**Exercise goal:** When you reach the line with "anniversaire de trente ans de liberté.", transcribe it and each line after it through the last one below, exactly. Pictures stay out.

(Dataset entries)
- - -

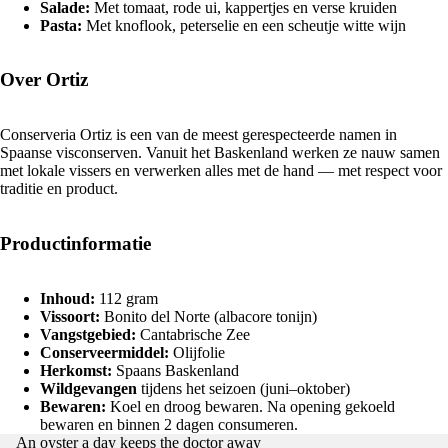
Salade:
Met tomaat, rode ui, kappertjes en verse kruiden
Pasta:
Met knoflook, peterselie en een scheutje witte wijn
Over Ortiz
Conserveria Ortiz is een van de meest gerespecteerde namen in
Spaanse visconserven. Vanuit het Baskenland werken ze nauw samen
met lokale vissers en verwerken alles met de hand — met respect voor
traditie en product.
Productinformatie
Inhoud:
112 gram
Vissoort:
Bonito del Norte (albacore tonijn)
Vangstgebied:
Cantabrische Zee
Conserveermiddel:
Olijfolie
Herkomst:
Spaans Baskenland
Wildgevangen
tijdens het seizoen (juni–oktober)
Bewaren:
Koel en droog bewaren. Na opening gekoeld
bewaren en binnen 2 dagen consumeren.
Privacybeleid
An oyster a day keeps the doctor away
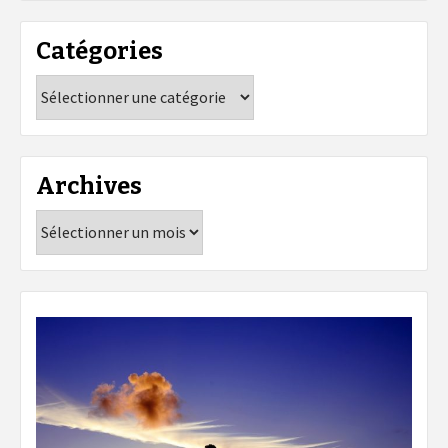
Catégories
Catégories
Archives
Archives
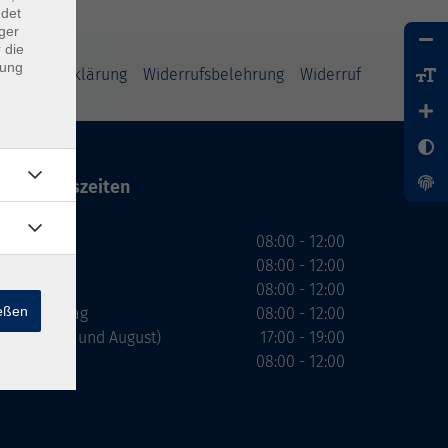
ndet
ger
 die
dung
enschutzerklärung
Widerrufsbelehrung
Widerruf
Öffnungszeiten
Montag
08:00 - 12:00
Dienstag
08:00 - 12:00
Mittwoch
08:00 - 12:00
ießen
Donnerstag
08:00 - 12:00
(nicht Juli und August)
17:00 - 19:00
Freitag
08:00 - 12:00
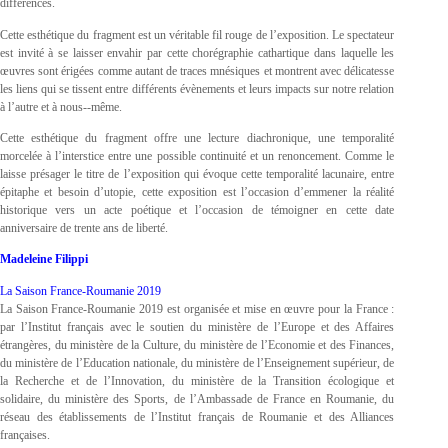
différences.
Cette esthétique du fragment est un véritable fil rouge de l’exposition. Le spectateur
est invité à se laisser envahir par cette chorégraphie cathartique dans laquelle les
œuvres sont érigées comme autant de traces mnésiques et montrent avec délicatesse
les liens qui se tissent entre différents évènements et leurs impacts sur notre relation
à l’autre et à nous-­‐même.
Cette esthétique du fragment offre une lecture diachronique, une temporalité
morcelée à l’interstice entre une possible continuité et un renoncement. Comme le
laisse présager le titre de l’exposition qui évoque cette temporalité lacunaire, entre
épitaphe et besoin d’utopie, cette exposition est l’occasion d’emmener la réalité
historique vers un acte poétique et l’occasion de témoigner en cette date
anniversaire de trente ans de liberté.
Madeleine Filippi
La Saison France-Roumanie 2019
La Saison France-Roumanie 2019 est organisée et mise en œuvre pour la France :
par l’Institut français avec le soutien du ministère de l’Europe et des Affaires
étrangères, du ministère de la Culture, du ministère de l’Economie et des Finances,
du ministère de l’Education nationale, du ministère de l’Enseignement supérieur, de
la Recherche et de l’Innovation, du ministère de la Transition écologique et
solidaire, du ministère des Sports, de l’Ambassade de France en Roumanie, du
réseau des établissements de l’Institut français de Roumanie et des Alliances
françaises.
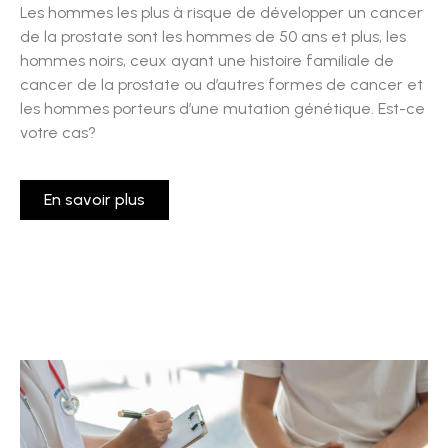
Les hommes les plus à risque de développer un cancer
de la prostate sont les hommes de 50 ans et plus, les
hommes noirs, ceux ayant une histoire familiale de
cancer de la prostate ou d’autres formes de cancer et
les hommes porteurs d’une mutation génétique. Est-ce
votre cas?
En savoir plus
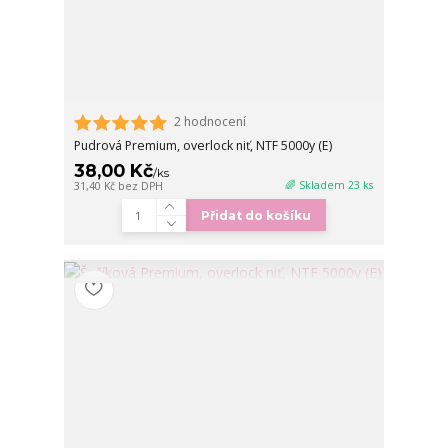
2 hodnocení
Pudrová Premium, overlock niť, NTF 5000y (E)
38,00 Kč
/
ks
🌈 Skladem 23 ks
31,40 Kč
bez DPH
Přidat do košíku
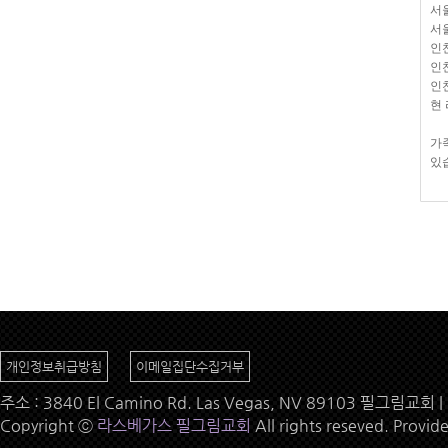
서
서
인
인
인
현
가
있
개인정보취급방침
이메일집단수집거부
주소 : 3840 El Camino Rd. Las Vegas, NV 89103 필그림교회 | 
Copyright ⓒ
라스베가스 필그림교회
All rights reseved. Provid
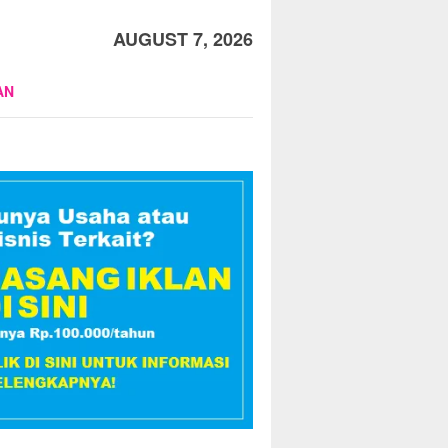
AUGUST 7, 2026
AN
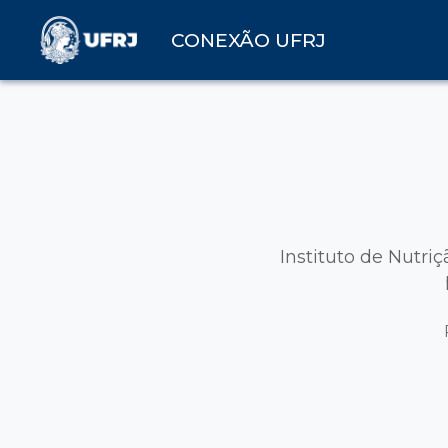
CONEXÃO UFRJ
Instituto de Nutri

- - -

**Written solution:**
anniversaire de trente ans de liberté.
Madeleine Filippi
La Saison France-Roumanie 2019
La Saison France-Roumanie 2019 est organisée et mise en œuvre pour la France :
par l’Institut français avec le soutien du ministère de l’Europe et des Affaires
étrangères, du ministère de la Culture, du ministère de l’Economie et des Finances,
du ministère de l’Education nationale, du ministère de l’Enseignement supérieur, de
la Recherche et de l’Innovation, du ministère de la Transition écologique et
solidaire, du ministère des Sports, de l’Ambassade de France en Roumanie, du
réseau des établissements de l’Institut français de Roumanie et des Alliances
françaises.
Les hommes les plus à risque de développer un cancer
de la prostate sont les hommes de 50 ans et plus, les
hommes noirs, ceux ayant une histoire familiale de
cancer de la prostate ou d’autres formes de cancer et
les hommes porteurs d’une mutation génétique. Est-ce
votre cas?
En savoir plus
2 hodnocení
Pudrová Premium, overlock niť, NTF 5000y (E)
38,00 Kč
/
ks
🌈 Skladem 23 ks
31,40 Kč
bez DPH
Přidat do košíku
서
서
인
인
인
현
가
있
개인정보취급방침
이메일집단수집거부
주소 : 3840 El Camino Rd. Las Vegas, NV 89103 필그림교회 | 
Copyright ⓒ
라스베가스 필그림교회
All rights reseved. Provid
AUGUST 7, 2026
AN
CONEXÃO UFRJ
Instituto de Nutri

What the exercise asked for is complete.